Officials had no explanation for Moffit’s actions, although Thomas, who knows the Moffit family, extended his sympathies to them. Franklin Parish Sheriff Kevin Cobb said that what Moffit did was wrong and would have “major consequences,” according to the Franklin Sun. But he added, “There’s something wrong here, and we need to help individuals like this. In the same way our community came forward to support her as a victim, I still hope the community will support her emotional and physical recovery.”

The best evidence suggests there are something like 200,000 hate crimes a year in the United States. But within that total are a vastly smaller number that turn out to be bogus. The reasons people lie about hate crimes vary — covering up an embarrassing incident, promoting a cause, or just seeking attention — but the effect of their false reporting is the same. They give fuel to right-wing opponents of hate crime laws who like to claim that enormous numbers of reported hate crimes never occurred.

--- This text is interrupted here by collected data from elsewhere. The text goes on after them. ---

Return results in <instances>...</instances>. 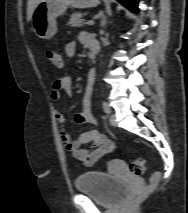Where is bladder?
Masks as SVG:
<instances>
[{
	"label": "bladder",
	"mask_w": 188,
	"mask_h": 213,
	"mask_svg": "<svg viewBox=\"0 0 188 213\" xmlns=\"http://www.w3.org/2000/svg\"><path fill=\"white\" fill-rule=\"evenodd\" d=\"M76 189L103 206H115L127 192L125 182L104 171H86L77 176Z\"/></svg>",
	"instance_id": "1"
}]
</instances>
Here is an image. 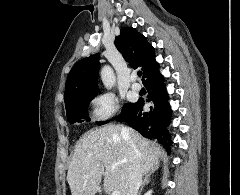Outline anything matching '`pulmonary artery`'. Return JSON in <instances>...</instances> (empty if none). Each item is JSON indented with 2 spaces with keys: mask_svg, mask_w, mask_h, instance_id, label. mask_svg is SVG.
<instances>
[{
  "mask_svg": "<svg viewBox=\"0 0 240 195\" xmlns=\"http://www.w3.org/2000/svg\"><path fill=\"white\" fill-rule=\"evenodd\" d=\"M132 89L137 92H139L142 89L141 84L138 83L135 78L132 79Z\"/></svg>",
  "mask_w": 240,
  "mask_h": 195,
  "instance_id": "1",
  "label": "pulmonary artery"
}]
</instances>
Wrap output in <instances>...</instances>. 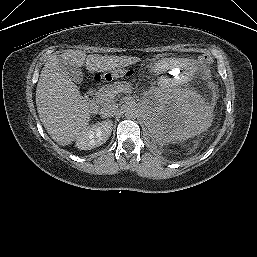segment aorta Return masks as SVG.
Here are the masks:
<instances>
[{
  "mask_svg": "<svg viewBox=\"0 0 257 257\" xmlns=\"http://www.w3.org/2000/svg\"><path fill=\"white\" fill-rule=\"evenodd\" d=\"M127 119H136L138 116V109L133 106H127L124 110Z\"/></svg>",
  "mask_w": 257,
  "mask_h": 257,
  "instance_id": "762f6f07",
  "label": "aorta"
}]
</instances>
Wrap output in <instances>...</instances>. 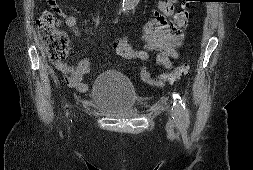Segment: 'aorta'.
<instances>
[{"instance_id": "obj_1", "label": "aorta", "mask_w": 253, "mask_h": 170, "mask_svg": "<svg viewBox=\"0 0 253 170\" xmlns=\"http://www.w3.org/2000/svg\"><path fill=\"white\" fill-rule=\"evenodd\" d=\"M138 2L139 0H123L122 9L124 11L134 9L137 6Z\"/></svg>"}]
</instances>
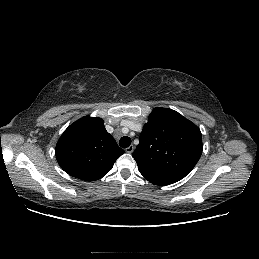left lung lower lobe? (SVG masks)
<instances>
[{
    "instance_id": "0a47b994",
    "label": "left lung lower lobe",
    "mask_w": 259,
    "mask_h": 259,
    "mask_svg": "<svg viewBox=\"0 0 259 259\" xmlns=\"http://www.w3.org/2000/svg\"><path fill=\"white\" fill-rule=\"evenodd\" d=\"M143 177L145 179H147L149 182H151L152 184H155V185H168V184H171L163 179H160V178H156L148 173H144V172H140Z\"/></svg>"
}]
</instances>
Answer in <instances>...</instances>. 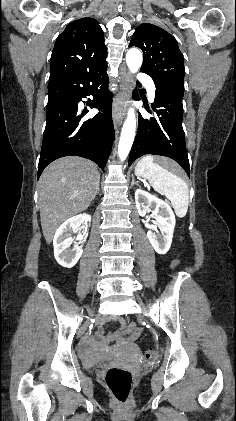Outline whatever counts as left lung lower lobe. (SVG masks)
Segmentation results:
<instances>
[{"label": "left lung lower lobe", "mask_w": 236, "mask_h": 421, "mask_svg": "<svg viewBox=\"0 0 236 421\" xmlns=\"http://www.w3.org/2000/svg\"><path fill=\"white\" fill-rule=\"evenodd\" d=\"M152 104L155 117H138V132L133 143L129 166L145 154L161 155L177 161L190 177L183 120V91L173 85L155 83Z\"/></svg>", "instance_id": "0a47b994"}]
</instances>
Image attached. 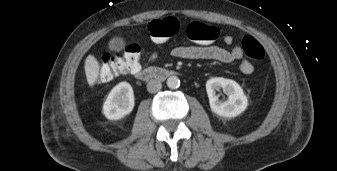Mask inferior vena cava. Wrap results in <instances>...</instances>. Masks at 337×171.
I'll list each match as a JSON object with an SVG mask.
<instances>
[{"mask_svg":"<svg viewBox=\"0 0 337 171\" xmlns=\"http://www.w3.org/2000/svg\"><path fill=\"white\" fill-rule=\"evenodd\" d=\"M162 88V84L159 80H150L147 84V90L150 93H157Z\"/></svg>","mask_w":337,"mask_h":171,"instance_id":"inferior-vena-cava-1","label":"inferior vena cava"}]
</instances>
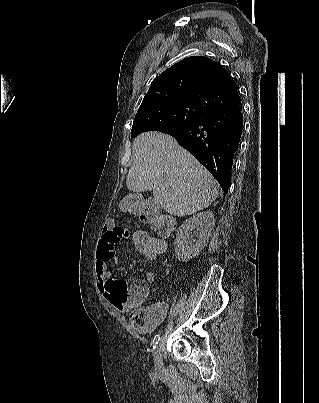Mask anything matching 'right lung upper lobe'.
Returning <instances> with one entry per match:
<instances>
[{
	"label": "right lung upper lobe",
	"mask_w": 319,
	"mask_h": 403,
	"mask_svg": "<svg viewBox=\"0 0 319 403\" xmlns=\"http://www.w3.org/2000/svg\"><path fill=\"white\" fill-rule=\"evenodd\" d=\"M160 103H191L211 112L238 106L241 100L225 68L207 57L193 56L156 77L138 111Z\"/></svg>",
	"instance_id": "right-lung-upper-lobe-1"
}]
</instances>
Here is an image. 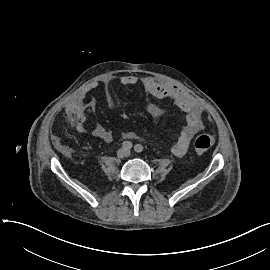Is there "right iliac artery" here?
I'll return each instance as SVG.
<instances>
[{"label": "right iliac artery", "instance_id": "obj_1", "mask_svg": "<svg viewBox=\"0 0 270 270\" xmlns=\"http://www.w3.org/2000/svg\"><path fill=\"white\" fill-rule=\"evenodd\" d=\"M122 147L125 149H131L133 147V144L130 141H124L122 143Z\"/></svg>", "mask_w": 270, "mask_h": 270}]
</instances>
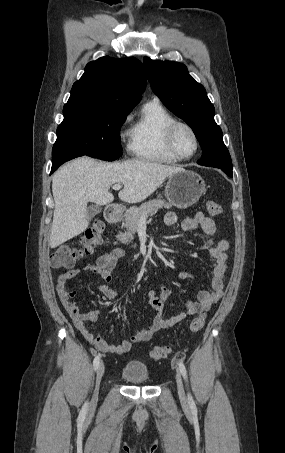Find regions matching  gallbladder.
Segmentation results:
<instances>
[{"mask_svg": "<svg viewBox=\"0 0 285 453\" xmlns=\"http://www.w3.org/2000/svg\"><path fill=\"white\" fill-rule=\"evenodd\" d=\"M102 211V208L97 205H91L87 208L86 216L90 220L97 214H99Z\"/></svg>", "mask_w": 285, "mask_h": 453, "instance_id": "gallbladder-1", "label": "gallbladder"}]
</instances>
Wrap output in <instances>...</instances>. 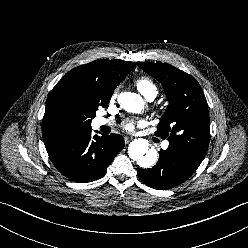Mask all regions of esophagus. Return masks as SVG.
Listing matches in <instances>:
<instances>
[{
    "instance_id": "1",
    "label": "esophagus",
    "mask_w": 248,
    "mask_h": 248,
    "mask_svg": "<svg viewBox=\"0 0 248 248\" xmlns=\"http://www.w3.org/2000/svg\"><path fill=\"white\" fill-rule=\"evenodd\" d=\"M124 140H125V143L128 144L132 140V138L131 137H125Z\"/></svg>"
}]
</instances>
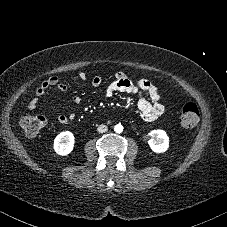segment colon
I'll use <instances>...</instances> for the list:
<instances>
[{
  "mask_svg": "<svg viewBox=\"0 0 227 227\" xmlns=\"http://www.w3.org/2000/svg\"><path fill=\"white\" fill-rule=\"evenodd\" d=\"M199 120V110L194 103H187L184 105L181 115L180 123L185 128L194 127ZM46 124V118L42 115L25 114L20 119V125L25 134L29 136L37 135Z\"/></svg>",
  "mask_w": 227,
  "mask_h": 227,
  "instance_id": "obj_1",
  "label": "colon"
}]
</instances>
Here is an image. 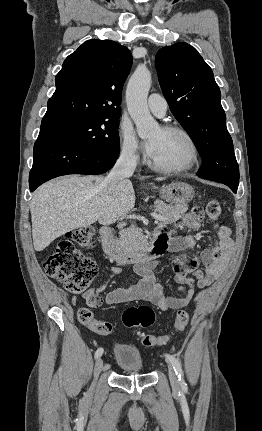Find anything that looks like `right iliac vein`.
<instances>
[{
	"mask_svg": "<svg viewBox=\"0 0 262 431\" xmlns=\"http://www.w3.org/2000/svg\"><path fill=\"white\" fill-rule=\"evenodd\" d=\"M102 368H103V360L101 358H98L96 360L95 367H94V373L96 377L100 374V372L102 371Z\"/></svg>",
	"mask_w": 262,
	"mask_h": 431,
	"instance_id": "1",
	"label": "right iliac vein"
}]
</instances>
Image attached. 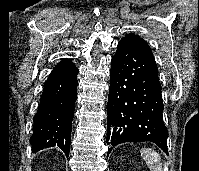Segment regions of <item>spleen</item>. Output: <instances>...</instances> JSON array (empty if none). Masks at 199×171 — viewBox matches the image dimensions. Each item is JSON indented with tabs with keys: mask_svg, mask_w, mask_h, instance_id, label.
I'll list each match as a JSON object with an SVG mask.
<instances>
[{
	"mask_svg": "<svg viewBox=\"0 0 199 171\" xmlns=\"http://www.w3.org/2000/svg\"><path fill=\"white\" fill-rule=\"evenodd\" d=\"M140 153L150 171H162L161 158L156 151L151 148H144Z\"/></svg>",
	"mask_w": 199,
	"mask_h": 171,
	"instance_id": "1",
	"label": "spleen"
}]
</instances>
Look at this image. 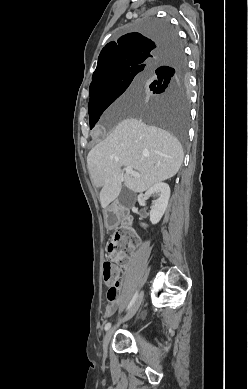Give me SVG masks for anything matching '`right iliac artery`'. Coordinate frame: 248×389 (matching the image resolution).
<instances>
[{
  "label": "right iliac artery",
  "instance_id": "obj_1",
  "mask_svg": "<svg viewBox=\"0 0 248 389\" xmlns=\"http://www.w3.org/2000/svg\"><path fill=\"white\" fill-rule=\"evenodd\" d=\"M137 296H138V292H136L135 295L133 296L132 300L130 301V303H129L128 307H127V310H129L131 308V306L134 304ZM110 327H111V323H107L105 325V330H109Z\"/></svg>",
  "mask_w": 248,
  "mask_h": 389
}]
</instances>
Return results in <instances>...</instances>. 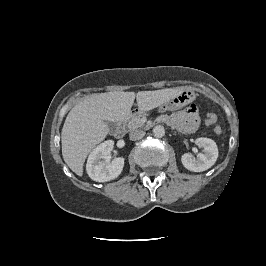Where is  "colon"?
<instances>
[{
    "mask_svg": "<svg viewBox=\"0 0 266 266\" xmlns=\"http://www.w3.org/2000/svg\"><path fill=\"white\" fill-rule=\"evenodd\" d=\"M205 122L208 125H214L217 122V116L213 113H208L206 115ZM213 130L216 134H220L222 132L221 127L218 125H215Z\"/></svg>",
    "mask_w": 266,
    "mask_h": 266,
    "instance_id": "colon-1",
    "label": "colon"
}]
</instances>
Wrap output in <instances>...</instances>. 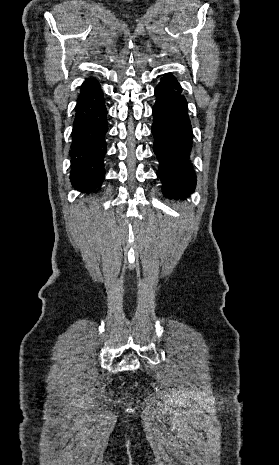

The last few months have seen something of a rash of these incidents, several of which received major publicity. They include:

  • This July in Nebraska, 33-year-old Charlie Rogers told police three assailants broke into her Lincoln home and attacked her, carving the word “Dyke” into her and attempting to burn her house down. Rallies were held to denounce the crime against the former University of Nebraska women’s basketball star. But then police found that she’d purchased the items used to “attack” her several days earlier and also had posted a Facebook message boasting that she was going to become a “catalyst” to “make things better for everyone.”
  • In Missoula, 22-year-old Joseph Baken told officials he’d been attacked outside a bar in August because he was gay. He posted photos of his injuries on the Internet, where they were spread by gay rights groups. But then police found a cell phone video showing Baken injuring his face while attempting a back flip off a sidewalk curb. In the end, he was given a suspended 180-day jail sentence and fined $300 for his attempt to avoid embarrassment.
  • Zachary Tennen, a 19-year-old sophomore at Michigan State University, claimed that he was beaten at a party in August, leaving his jaw broken and his mouth stapled shut, by neo-Nazis who had just learned he was Jewish. He told newspapers of his “terrible experience” and drew national attention for his ordeal, particularly in the Jewish community. But 50 witnesses at the party told police they saw no neo-Nazis and no attack. What they remember was a drunk college student who was aggressively hitting on women until, as he pawed one of them, a male friend punched Tennen in the face.

Right-wing websites wrote about all three of these incidents, suggesting that they showed how bogus most hate crime reports are and attacking the notion of hate crime laws. That’s false, of course, but every fake hate crime report feeds directly into the extreme-right propaganda machine.